Hephaestus was a Greek god whose Roman equivalent was Vulcan. He is the son of Zeus and Hera, the King and Queen of the Gods (or perhaps of Hera alone). He was the god of technology, blacksmiths, craftsmen, artisans, sculptors, metals, metallurgy, fire and volcanoes. Like other mythic smiths but unlike most other gods, Hephaestus was lame, which gave him a grotesque appearance in Greek eyes. He served as the blacksmith of the gods, and he was worshiped in the manufacturing and industrial centers of Greece, particularly in Athens. The center of his cult was in Lemnos. Hephaestus's symbols are a smith's hammer, an anvil and a pair of tongs, although sometimes he is portrayed holding an axe.

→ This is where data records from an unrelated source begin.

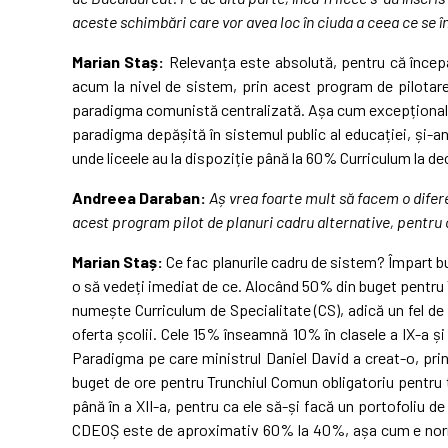
aceste schimbări care vor avea loc în ciuda a ceea ce se 
Marian Staș:
Relevanța este absolută, pentru că începâ
acum la nivel de sistem, prin acest program de pilotare,
paradigma comunistă centralizată. Așa cum excepțional, î
paradigma depășită în sistemul public al educației, și-
unde liceele au la dispoziție până la 60% Curriculum la dec
Andreea Daraban:
Aș vrea foarte mult să facem o difer
acest program pilot de planuri cadru alternative, pentru 
Marian Staș:
Ce fac planurile cadru de sistem? Împart bug
o să vedeți imediat de ce. Alocând 50% din buget pentru T
numește Curriculum de Specialitate (CS), adică un fel de 
oferta școlii. Cele 15% înseamnă 10% în clasele a IX-a și
Paradigma pe care ministrul Daniel David a creat-o, prin 
buget de ore pentru Trunchiul Comun obligatoriu pentru t
până în a XII-a, pentru ca ele să-și facă un portofoliu de
CDEOȘ este de aproximativ 60% la 40%, așa cum e normal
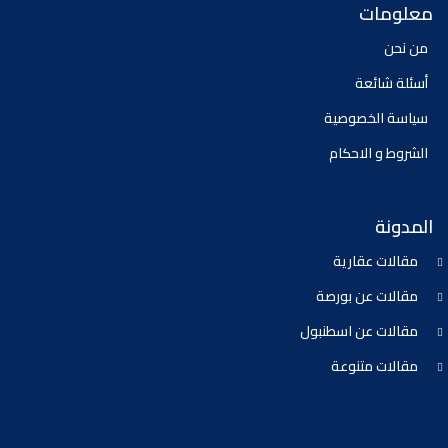
معلومات
من نحن
أسئلة شائعة
سياسة الخصوصية
الشروط و الاحكام
المدونة
مقالات عقارية
مقالات عن بورصة
مقالات عن اسطنبول
مقالات متنوعة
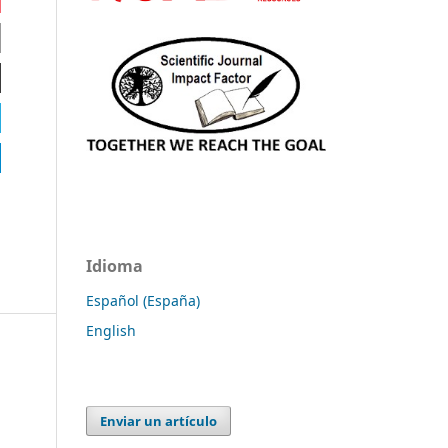
Idioma
Español (España)
English
Enviar un artículo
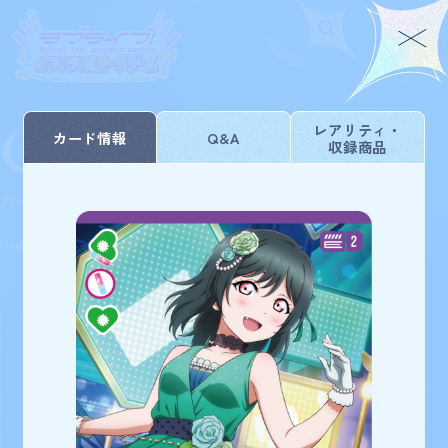
Card List
Home
For Beginners
レアリティ・
カード情報
Q&A
収録商品
ホーム
はじめての方へ
Rule/Q&A
News
カードを探す
ルール/Q&A
ニュース
Schedule
Products
Home
Card List
PRカード
スケジュール
商品情報
Event
Shop
イベント
お店を探す
Card List
Deck Recipe
カードを探す
デッキを作る/紹介/探す
223
検索条件を変更
検索結果
件
Official
PRカード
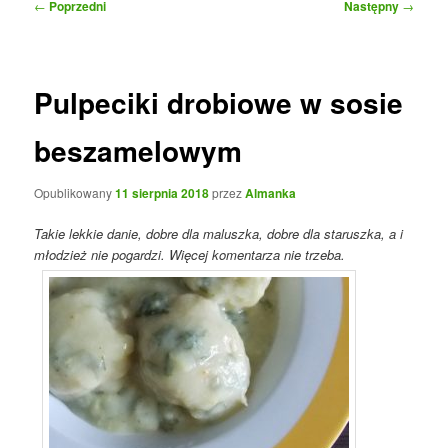
Nawigacja
←
Poprzedni
Następny
→
wpisu
Pulpeciki drobiowe w sosie
beszamelowym
Opublikowany
11 sierpnia 2018
przez
Almanka
Takie lekkie danie, dobre dla maluszka, dobre dla staruszka, a i
młodzież nie pogardzi. Więcej komentarza nie trzeba.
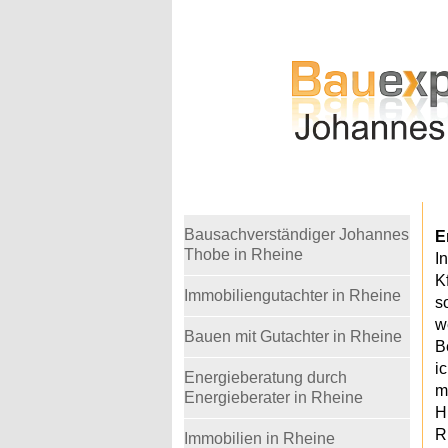
Warning
: Undefined variable $telefon in
/home
Bausachverständiger Johannes
E
Thobe in Rheine
I
K
Immobiliengutachter in Rheine
s
w
Bauen mit Gutachter in Rheine
B
i
Energieberatung durch
m
Energieberater in Rheine
H
R
Immobilien in Rheine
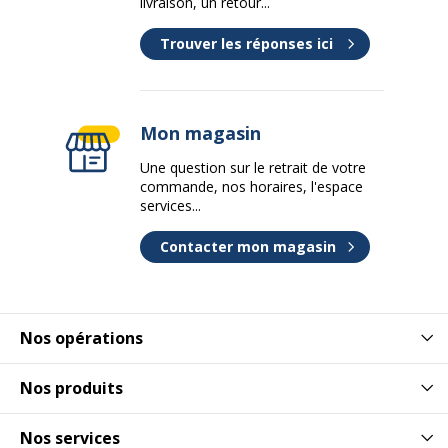
livraison, un retour...
Trouver les réponses ici
Mon magasin
Une question sur le retrait de votre
commande, nos horaires, l'espace
services...
Contacter mon magasin
Nos opérations
Nos produits
Nos services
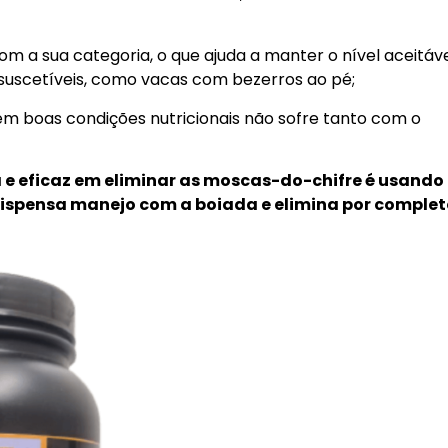
m a sua categoria, o que ajuda a manter o nível aceitáv
 suscetíveis, como vacas com bezerros ao pé;
em boas condições nutricionais não sofre tanto com o
 e eficaz em eliminar as moscas-do-chifre é usando 
ispensa manejo com a boiada e elimina por complet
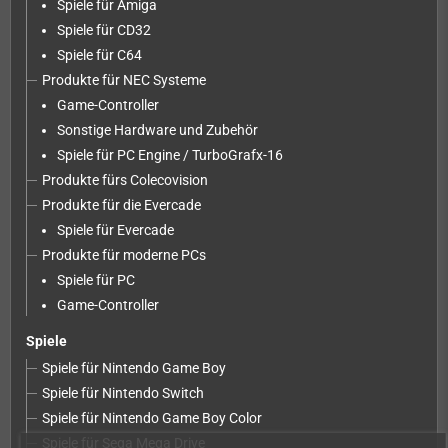
Spiele für Amiga
Spiele für CD32
Spiele für C64
Produkte für NEC Systeme
Game-Controller
Sonstige Hardware und Zubehör
Spiele für PC Engine / TurboGrafx-16
Produkte fürs Colecovision
Produkte für die Evercade
Spiele für Evercade
Produkte für moderne PCs
Spiele für PC
Game-Controller
Spiele
Spiele für Nintendo Game Boy
Spiele für Nintendo Switch
Spiele für Nintendo Game Boy Color
Spiele für Sega Mega Drive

In one tradition clearly attested in Homer's Odyssey and perhaps also in the Iliad, Hephaestus was born of the union of Zeus and Hera.In another tradition, which was only unambiguously recorded in late texts, but which may be an archaic survival of an autonomous Hera, she bore Hephaestus parthenogenetically; she is given the motivation in Hesiod's Zeus-centered cosmology that she was engaged in a competitive quarrel with Zeus for his "birthing" of Athena, but Attic vase-painters illustrated the mainstream tradition that Hephaestus was already present at the birth of Athena, seen to be wielding the hammer with which he had split Zeus' head to free her.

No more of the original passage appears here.